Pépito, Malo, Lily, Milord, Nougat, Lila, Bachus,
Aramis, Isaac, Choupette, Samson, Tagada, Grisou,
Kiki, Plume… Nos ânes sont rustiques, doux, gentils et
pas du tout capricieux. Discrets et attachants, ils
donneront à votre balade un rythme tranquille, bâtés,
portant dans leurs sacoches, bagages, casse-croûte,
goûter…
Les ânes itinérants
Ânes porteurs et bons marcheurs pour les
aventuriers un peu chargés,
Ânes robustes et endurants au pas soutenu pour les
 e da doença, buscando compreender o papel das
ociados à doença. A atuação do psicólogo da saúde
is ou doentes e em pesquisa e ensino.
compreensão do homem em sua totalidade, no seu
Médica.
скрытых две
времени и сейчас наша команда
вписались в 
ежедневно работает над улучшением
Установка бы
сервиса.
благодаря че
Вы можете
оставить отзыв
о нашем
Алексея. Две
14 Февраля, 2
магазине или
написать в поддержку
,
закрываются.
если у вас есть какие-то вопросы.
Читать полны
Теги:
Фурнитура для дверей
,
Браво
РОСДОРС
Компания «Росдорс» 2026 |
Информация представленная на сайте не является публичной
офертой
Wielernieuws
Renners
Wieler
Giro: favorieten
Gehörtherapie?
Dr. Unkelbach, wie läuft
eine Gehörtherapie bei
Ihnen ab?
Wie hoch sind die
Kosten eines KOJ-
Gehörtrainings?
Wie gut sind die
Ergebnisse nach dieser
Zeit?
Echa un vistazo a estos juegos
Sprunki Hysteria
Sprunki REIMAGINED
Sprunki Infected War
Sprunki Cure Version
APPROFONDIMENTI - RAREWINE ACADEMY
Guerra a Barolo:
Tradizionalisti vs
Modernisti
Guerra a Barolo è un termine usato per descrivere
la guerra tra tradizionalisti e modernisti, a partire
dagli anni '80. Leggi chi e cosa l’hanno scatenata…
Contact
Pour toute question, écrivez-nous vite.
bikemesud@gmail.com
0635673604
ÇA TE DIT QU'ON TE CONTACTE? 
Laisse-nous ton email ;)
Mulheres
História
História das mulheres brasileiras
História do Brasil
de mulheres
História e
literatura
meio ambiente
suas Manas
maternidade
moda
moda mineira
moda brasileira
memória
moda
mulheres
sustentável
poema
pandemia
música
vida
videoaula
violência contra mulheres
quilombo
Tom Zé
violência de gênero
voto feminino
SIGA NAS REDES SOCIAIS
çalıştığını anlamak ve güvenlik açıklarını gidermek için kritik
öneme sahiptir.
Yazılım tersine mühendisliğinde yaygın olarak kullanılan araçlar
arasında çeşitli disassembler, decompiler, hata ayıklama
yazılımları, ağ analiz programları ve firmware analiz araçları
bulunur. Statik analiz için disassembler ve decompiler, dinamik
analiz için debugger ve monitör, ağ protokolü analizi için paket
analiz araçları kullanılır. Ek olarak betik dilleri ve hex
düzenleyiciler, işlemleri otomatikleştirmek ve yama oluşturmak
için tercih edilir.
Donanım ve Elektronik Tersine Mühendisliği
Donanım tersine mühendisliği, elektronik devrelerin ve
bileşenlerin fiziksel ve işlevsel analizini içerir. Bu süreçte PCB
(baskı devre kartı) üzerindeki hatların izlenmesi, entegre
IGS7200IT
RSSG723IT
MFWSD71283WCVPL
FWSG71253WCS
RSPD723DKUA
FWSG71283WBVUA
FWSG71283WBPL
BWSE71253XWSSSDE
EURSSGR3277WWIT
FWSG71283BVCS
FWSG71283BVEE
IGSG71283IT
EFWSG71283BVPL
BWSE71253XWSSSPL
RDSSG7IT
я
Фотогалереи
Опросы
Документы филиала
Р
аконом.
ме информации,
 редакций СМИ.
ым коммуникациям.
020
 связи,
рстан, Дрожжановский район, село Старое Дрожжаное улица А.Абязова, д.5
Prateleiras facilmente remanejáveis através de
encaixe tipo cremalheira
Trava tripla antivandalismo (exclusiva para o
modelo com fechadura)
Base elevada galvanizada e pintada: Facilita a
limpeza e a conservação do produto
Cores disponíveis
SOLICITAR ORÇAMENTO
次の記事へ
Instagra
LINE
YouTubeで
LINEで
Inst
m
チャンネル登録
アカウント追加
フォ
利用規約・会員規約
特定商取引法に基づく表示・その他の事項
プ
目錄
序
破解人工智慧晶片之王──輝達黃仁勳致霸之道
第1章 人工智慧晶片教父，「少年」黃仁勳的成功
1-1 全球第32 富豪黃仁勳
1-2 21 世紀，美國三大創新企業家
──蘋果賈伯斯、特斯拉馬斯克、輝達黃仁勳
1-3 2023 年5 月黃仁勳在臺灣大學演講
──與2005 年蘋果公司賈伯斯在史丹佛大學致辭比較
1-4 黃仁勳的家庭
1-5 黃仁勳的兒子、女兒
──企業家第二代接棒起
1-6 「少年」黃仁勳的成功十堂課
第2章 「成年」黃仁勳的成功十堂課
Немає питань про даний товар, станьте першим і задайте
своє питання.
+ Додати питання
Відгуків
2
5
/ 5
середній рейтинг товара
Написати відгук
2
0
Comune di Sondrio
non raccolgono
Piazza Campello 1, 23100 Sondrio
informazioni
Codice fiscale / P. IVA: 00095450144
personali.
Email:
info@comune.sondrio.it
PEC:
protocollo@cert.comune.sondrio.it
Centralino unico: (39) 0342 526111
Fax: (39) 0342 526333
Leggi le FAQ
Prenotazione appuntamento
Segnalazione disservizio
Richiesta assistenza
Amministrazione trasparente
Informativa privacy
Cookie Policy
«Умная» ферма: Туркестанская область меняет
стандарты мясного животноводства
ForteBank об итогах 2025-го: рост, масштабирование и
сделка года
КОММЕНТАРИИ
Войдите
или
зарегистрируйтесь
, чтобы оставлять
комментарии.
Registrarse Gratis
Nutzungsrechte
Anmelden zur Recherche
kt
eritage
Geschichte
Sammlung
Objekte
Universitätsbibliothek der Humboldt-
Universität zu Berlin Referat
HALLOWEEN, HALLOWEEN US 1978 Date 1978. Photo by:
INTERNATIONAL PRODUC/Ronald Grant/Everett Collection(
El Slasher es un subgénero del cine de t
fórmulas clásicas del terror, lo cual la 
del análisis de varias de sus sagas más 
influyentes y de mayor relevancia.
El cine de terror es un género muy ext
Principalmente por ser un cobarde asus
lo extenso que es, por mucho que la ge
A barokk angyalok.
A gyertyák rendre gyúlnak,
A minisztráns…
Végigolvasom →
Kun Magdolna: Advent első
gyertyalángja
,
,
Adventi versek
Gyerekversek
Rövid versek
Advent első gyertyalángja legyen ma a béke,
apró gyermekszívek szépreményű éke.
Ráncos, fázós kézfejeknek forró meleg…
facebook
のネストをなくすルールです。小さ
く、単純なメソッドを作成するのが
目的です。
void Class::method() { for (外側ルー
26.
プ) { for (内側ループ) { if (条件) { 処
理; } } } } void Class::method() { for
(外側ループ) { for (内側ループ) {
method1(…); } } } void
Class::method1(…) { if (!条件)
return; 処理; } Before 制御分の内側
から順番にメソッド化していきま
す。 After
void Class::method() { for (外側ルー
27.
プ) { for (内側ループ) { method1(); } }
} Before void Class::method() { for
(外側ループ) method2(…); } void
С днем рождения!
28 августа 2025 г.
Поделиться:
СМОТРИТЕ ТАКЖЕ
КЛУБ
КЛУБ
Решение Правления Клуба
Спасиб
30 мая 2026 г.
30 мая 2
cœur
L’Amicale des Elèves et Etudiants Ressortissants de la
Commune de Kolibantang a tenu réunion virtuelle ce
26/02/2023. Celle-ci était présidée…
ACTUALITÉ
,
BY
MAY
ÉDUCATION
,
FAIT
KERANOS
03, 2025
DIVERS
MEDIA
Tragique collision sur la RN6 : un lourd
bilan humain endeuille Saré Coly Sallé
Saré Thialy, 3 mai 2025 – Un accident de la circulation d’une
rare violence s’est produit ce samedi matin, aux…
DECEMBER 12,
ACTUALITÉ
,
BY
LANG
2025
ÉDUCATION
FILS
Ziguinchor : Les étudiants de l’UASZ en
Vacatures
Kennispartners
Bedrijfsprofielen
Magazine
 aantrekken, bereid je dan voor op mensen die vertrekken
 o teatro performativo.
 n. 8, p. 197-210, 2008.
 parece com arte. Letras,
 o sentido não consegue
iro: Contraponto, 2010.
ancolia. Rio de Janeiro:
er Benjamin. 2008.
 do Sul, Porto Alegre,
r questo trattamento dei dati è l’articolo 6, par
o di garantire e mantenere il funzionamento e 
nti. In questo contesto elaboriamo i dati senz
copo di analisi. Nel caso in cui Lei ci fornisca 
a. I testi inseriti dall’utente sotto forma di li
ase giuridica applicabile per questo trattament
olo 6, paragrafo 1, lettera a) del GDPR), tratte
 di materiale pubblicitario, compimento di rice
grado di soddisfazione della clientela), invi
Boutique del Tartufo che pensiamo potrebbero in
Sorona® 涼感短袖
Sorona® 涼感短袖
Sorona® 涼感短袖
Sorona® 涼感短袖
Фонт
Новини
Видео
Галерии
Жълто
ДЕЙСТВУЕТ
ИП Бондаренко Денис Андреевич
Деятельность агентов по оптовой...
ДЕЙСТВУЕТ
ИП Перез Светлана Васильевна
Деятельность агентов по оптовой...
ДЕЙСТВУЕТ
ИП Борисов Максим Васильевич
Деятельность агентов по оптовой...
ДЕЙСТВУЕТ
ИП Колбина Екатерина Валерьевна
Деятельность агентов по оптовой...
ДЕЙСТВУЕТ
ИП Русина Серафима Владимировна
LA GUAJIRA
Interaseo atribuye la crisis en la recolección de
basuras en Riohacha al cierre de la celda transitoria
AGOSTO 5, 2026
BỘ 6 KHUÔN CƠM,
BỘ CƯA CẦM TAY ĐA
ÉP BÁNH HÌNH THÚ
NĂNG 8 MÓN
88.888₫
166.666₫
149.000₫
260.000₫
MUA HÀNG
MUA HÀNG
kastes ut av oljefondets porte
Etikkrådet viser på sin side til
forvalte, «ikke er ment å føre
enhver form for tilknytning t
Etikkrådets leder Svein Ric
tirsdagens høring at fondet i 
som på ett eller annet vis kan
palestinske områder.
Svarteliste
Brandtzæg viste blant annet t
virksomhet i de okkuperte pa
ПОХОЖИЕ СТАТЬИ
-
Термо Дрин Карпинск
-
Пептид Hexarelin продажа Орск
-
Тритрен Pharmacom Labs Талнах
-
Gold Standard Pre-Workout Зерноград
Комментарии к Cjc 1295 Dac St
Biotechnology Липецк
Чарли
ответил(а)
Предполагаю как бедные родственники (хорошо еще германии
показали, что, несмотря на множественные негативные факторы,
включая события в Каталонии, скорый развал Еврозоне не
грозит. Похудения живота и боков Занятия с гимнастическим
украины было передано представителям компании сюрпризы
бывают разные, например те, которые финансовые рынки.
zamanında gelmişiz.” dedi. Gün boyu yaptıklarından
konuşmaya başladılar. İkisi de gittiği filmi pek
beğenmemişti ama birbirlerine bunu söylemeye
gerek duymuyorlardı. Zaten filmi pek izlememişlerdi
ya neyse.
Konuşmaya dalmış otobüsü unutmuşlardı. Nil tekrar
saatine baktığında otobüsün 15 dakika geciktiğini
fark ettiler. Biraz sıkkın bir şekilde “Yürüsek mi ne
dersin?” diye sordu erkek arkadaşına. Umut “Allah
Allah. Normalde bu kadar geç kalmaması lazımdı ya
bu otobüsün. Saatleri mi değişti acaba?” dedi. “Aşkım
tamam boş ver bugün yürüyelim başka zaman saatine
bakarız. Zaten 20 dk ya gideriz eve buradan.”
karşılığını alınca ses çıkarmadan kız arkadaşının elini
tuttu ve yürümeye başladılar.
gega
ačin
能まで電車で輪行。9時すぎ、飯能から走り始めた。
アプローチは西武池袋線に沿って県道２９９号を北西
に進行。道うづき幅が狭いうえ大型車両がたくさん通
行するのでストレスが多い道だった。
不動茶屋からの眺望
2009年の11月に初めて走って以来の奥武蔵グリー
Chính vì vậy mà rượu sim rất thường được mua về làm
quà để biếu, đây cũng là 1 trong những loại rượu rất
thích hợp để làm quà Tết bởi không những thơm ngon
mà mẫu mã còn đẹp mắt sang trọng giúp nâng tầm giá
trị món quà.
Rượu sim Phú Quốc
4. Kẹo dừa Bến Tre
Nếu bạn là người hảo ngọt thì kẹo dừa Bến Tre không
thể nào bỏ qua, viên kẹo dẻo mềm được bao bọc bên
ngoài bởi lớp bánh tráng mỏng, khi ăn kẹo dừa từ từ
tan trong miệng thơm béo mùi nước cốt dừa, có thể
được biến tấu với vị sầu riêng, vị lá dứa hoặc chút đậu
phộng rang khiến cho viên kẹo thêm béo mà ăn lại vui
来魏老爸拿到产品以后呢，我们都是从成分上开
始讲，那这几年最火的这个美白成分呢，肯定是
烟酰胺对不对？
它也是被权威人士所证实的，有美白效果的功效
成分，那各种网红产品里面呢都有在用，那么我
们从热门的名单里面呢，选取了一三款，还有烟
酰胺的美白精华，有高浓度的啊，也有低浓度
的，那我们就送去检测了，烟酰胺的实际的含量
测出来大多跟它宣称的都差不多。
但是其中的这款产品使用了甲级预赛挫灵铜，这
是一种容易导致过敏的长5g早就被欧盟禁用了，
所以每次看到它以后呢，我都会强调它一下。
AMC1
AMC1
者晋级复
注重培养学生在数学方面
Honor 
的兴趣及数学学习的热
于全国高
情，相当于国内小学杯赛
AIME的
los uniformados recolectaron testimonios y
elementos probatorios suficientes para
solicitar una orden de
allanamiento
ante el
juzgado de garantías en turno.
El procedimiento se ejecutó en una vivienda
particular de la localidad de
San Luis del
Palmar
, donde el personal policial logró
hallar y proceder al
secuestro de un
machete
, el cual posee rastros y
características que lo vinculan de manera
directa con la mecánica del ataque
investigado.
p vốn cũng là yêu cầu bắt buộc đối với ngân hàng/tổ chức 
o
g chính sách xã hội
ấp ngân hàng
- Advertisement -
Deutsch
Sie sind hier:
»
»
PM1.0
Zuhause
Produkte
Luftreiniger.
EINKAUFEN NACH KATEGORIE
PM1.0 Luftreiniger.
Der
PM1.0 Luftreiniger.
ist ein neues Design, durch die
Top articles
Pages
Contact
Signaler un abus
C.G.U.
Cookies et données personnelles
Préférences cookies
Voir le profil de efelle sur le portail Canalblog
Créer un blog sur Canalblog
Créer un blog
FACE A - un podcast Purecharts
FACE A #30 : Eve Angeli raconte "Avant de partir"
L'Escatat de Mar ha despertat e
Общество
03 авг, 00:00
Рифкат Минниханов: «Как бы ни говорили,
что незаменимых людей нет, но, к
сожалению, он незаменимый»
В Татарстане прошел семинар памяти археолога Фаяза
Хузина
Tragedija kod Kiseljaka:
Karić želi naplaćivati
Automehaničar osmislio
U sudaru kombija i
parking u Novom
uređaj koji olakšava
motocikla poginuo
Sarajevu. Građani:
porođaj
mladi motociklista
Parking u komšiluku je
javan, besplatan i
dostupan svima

--------------------------------

### REQUIRED ACTION
Every line of the listing above that contains "első" is to be copied.

### RESPONSE
Kun Magdolna: Advent első
Advent első gyertyalángja legyen ma a béke,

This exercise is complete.